What Does Project CHIP Mean for the Future of Connectivity?

It is important to note that CHIP is not intended to offer yet another new alternative standard to the already oversaturated networking protocol and connectivity standard landscape, but rather to improve upon the standards with which consumers and device developers are already familiar. In fact, the Project CHIP website explains that “the first specification release of the planned [CHIP] protocol will complement existing technologies such as WiFi, Thread, [and] [Bluetooth] LE, and Working Group members encourage device manufacturers to continue innovating using technologies available today.”

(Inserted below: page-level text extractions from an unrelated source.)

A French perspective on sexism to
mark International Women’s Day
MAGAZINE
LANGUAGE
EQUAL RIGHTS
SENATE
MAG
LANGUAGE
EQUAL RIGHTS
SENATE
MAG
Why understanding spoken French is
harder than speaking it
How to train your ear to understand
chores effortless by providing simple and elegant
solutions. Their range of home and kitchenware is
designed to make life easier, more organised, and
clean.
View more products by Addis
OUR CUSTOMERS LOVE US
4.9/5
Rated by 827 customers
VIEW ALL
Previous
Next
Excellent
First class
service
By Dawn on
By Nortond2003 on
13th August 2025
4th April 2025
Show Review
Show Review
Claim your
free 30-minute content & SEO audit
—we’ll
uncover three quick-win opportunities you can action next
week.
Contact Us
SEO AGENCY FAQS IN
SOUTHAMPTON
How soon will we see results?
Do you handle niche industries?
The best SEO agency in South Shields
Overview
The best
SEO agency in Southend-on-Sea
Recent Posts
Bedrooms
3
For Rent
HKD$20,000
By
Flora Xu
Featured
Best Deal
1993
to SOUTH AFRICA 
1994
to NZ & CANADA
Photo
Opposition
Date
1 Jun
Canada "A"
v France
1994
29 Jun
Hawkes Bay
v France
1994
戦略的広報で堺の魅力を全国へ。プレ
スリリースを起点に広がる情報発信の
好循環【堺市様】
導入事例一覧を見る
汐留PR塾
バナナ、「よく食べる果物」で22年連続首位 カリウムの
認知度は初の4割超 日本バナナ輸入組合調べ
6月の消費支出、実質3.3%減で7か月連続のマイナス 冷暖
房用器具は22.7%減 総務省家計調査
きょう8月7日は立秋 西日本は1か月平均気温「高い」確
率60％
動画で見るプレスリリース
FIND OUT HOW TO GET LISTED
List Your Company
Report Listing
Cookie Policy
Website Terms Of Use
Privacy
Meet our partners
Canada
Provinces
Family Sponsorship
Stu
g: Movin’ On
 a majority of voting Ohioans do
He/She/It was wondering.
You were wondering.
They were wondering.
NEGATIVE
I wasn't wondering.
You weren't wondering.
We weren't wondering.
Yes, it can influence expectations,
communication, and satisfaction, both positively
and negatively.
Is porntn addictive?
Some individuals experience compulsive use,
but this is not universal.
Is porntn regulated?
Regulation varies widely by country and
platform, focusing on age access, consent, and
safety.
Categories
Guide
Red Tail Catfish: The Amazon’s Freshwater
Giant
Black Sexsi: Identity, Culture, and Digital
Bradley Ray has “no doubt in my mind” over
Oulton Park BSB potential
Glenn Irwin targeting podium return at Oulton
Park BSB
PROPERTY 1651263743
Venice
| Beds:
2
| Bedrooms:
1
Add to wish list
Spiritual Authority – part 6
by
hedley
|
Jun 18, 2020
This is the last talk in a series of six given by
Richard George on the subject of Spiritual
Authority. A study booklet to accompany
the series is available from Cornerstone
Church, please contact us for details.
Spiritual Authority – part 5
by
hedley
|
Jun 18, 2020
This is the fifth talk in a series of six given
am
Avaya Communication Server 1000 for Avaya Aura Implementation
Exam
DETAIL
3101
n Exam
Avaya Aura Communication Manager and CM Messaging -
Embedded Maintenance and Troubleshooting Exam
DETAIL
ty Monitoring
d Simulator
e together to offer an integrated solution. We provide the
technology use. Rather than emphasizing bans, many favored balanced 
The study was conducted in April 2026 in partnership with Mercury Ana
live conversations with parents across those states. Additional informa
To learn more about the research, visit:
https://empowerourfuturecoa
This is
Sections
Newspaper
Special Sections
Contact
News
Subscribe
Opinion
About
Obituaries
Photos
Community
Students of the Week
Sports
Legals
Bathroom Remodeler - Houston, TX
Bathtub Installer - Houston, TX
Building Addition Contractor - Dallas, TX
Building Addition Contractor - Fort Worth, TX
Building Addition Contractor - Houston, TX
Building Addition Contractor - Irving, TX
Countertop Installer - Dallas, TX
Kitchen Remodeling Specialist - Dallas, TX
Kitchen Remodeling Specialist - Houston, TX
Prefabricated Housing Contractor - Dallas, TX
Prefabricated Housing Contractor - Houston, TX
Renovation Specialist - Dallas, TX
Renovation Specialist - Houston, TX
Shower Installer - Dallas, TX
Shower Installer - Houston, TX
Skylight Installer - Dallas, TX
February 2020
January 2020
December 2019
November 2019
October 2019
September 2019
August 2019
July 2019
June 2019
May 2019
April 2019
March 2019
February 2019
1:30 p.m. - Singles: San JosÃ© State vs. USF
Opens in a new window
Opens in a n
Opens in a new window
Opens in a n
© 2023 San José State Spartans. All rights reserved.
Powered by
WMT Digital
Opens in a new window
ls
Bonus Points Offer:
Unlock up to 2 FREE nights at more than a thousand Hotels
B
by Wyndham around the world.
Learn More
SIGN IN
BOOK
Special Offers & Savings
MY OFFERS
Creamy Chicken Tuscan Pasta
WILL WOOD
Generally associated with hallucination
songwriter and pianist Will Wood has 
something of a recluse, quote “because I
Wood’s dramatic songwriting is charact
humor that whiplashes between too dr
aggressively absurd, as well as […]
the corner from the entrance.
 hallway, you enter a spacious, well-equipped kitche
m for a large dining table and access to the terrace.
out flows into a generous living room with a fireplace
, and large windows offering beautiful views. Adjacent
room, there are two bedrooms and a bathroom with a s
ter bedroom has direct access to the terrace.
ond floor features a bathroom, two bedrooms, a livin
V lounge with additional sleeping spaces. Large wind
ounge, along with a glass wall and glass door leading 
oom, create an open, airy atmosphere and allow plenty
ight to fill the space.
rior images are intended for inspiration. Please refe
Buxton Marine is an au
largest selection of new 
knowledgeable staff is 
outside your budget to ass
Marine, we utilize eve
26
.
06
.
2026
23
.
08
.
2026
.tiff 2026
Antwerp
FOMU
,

If all goes according to plan, manufacturers will be able to start incorporating CHIP into their devices within a matter of months. The Working Group distributed a draft of the CHIP standard to members of the Zigbee Alliance at the end of 2020, and is aiming to finalize the standard later this year. It also created a GitHub repository to help developers familiarize themselves with how to apply CHIP to the Working Group’s initial batch of target device types: lighting and electrical systems, HVAC controls, access controls, safety and security systems, window coverings/shades, televisions, and access points and bridges.

At Telink, we share Project CHIP’s drive to make smart home devices more powerful and easier to use — this is part and parcel of our promise to build chips for a smarter IoT. For our latest product line, the TLSR9 Series, we provide Zigbee, HomeKit over Bluetooth LE, and OpenThread SDKs, ensuring our customers are able to easily develop smart devices that are compatible with the link layers at the heart of CHIP.

As the Fast Company article opined, “Smart home devices should be interoperable…[This] might be a big undertaking, and would go against years of tradition, but in the long run, it’ll be worthwhile for everyone.” Just as Project CHIP is doing their part to make this a reality, Telink is doing ours.